I recently came across a Numberphile video posted by James Grimes which I found quite diverting. James described a numerical conjuring trick for which it was not entirely obvious why it worked. His trick (minus all the conjuring patter) goes as follows:
- The performer presents 10 playing cards with face values 1, 2, ..., 10 to the spectator and invites them to divide the cards into two arbitrary subsets A and B of 5 cards each.
- He then gets them to arrange A into an increasing sequence; and then to arrange B into a decreasing sequence. The second sequence is placed below the first.
- Then he gets them to write down the 5 differences of corresponding terms in the two sequences (here "difference" means absolute value of the difference).
- Finally he gets them to add these 5 numbers together.
Surprise, surprise: the answer is always 25.
James eventually gave the reason for this surprise. Writing the increasing and decreasing sequences as a1 a2 a3 a4 a5, and b1 b2 b3 b4 b5 it turns out that, for every pair ai bi, (whose difference is to be calculated) one of ai and bi is in the range 1 to 5, and the other is in the range 6 to 10.
To see this write L (low) for any of the values from 1 to 5 and H (high) for any of the values from 6 to 10. Suppose the first sequence has r low numbers and s=5-r high numbers so that it looks like LrHs. Then the second sequence has 5-r=s low numbers and 5-s=r high numbers so that it looks like HrLs. So each pair of positions must have an L and an H.
From this it follows that each difference has the form H-L and so their sum is the sum of the H's minus the sum of the L's. This comes to 25.
I have laboured this little argument for two reasons. The first is that I found it hard to find it myself and was embarrassed by its simplicity. The second is that, from it, one can see a much more general result.
Plainly the same type of argument will apply if one starts with the first 2n integers rather than 10. In this case it turns out that the sum of differences is n2 which is rather neat. Also it applies if one starts with any collection of 2n numbers (and I said "collection" rather than "set" because repeats would be allowed). In that case the sum of differences is always the sum of the H's minus the sum of the L's whatever that turns out to be.
Both these observations were made by James himself. But even more is true. All that matters is that the two sequences are of the form LrHs and HrLs. This is a much weaker condition than that the first sequence is increasing and the second is decreasing. Even a weaker a condition can be required: so long as matching pairs comprise both an L and an H this will be enough.
In his video James asked for variations on his original trick. Here is one that exploits the more general case.
The performer presents a set of cards face down to one spectator and a second set to another spectator. Each spectator draws a card from his set and the two cards are given to the performer who places them also face down to form the first cards of a pair of rows. This is repeated until all the cards have been drawn and placed in the rows thereby producing two rows of cards.

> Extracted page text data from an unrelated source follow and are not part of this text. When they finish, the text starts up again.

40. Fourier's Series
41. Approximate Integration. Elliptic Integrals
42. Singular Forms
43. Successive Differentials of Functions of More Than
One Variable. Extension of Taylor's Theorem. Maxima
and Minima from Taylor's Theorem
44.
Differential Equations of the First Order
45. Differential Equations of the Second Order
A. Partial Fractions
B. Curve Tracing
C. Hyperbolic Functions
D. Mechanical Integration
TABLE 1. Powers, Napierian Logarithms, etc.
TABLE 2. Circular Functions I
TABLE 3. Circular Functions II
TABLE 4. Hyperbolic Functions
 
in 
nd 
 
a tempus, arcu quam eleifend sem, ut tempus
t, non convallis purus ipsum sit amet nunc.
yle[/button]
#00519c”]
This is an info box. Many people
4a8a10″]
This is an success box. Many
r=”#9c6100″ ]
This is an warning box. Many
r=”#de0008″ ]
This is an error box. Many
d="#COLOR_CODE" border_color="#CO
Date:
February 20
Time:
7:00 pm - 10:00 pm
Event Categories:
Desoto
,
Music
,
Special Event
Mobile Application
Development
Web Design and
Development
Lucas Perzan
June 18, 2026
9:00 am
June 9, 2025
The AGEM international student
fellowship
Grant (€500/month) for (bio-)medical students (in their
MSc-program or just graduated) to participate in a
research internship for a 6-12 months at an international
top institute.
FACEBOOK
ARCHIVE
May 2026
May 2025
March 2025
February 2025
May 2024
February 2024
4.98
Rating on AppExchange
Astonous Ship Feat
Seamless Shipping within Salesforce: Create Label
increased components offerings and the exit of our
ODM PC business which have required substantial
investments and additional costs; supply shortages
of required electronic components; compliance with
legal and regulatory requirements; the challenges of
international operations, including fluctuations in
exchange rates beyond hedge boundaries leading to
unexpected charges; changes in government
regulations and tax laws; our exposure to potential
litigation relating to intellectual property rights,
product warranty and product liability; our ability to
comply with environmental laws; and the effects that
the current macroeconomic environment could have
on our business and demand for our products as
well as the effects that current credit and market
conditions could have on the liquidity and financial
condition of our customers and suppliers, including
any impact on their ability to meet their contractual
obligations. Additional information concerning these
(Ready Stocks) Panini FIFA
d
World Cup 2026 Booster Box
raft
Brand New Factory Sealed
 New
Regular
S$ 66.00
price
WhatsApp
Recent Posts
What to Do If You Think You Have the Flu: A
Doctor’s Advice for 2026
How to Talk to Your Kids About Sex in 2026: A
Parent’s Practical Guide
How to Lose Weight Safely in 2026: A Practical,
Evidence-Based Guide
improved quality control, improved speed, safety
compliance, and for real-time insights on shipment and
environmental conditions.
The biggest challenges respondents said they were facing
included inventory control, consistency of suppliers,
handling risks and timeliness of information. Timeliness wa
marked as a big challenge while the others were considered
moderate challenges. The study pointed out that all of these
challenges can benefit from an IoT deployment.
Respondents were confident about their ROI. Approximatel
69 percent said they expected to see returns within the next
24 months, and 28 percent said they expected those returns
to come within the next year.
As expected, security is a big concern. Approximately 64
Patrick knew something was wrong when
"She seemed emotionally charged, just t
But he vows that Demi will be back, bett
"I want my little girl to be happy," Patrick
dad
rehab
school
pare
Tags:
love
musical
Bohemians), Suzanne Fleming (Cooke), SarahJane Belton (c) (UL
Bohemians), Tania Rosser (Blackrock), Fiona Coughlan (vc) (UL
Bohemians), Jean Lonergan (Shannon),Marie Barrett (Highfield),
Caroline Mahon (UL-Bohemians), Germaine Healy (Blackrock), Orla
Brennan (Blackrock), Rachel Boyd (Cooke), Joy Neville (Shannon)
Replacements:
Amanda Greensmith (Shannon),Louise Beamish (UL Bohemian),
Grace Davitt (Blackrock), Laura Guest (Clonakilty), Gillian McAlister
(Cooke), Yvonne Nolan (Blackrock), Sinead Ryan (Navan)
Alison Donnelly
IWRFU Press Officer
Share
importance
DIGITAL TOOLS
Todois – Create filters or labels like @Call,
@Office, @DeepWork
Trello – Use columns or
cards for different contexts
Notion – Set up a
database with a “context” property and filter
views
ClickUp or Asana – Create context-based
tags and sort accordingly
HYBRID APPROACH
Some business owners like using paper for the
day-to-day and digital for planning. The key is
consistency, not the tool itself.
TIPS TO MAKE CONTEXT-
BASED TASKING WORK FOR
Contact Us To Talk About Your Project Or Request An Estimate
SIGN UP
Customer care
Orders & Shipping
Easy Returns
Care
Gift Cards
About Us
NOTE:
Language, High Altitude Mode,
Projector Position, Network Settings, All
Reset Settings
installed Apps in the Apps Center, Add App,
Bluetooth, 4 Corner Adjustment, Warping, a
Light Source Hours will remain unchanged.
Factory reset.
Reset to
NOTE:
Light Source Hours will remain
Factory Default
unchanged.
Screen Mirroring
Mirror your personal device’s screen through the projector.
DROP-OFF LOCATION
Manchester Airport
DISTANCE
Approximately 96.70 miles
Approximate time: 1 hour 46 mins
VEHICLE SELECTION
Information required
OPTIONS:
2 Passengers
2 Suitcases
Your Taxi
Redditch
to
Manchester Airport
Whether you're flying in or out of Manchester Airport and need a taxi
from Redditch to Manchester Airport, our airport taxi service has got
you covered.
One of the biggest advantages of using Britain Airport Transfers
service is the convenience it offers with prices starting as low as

The cards are then turned over and the corresponding differences are calculated and summed. The performer predicts the sum.
Before performing the trick the performer has arranged that one set of cards contains low (L) cards and the other high (H) cards. The spectators will not notice this because the performer places each pair of cards randomly in either the first row or the second row; therefore when the cards are turned over all evidence of lowness and highness will have disappeared.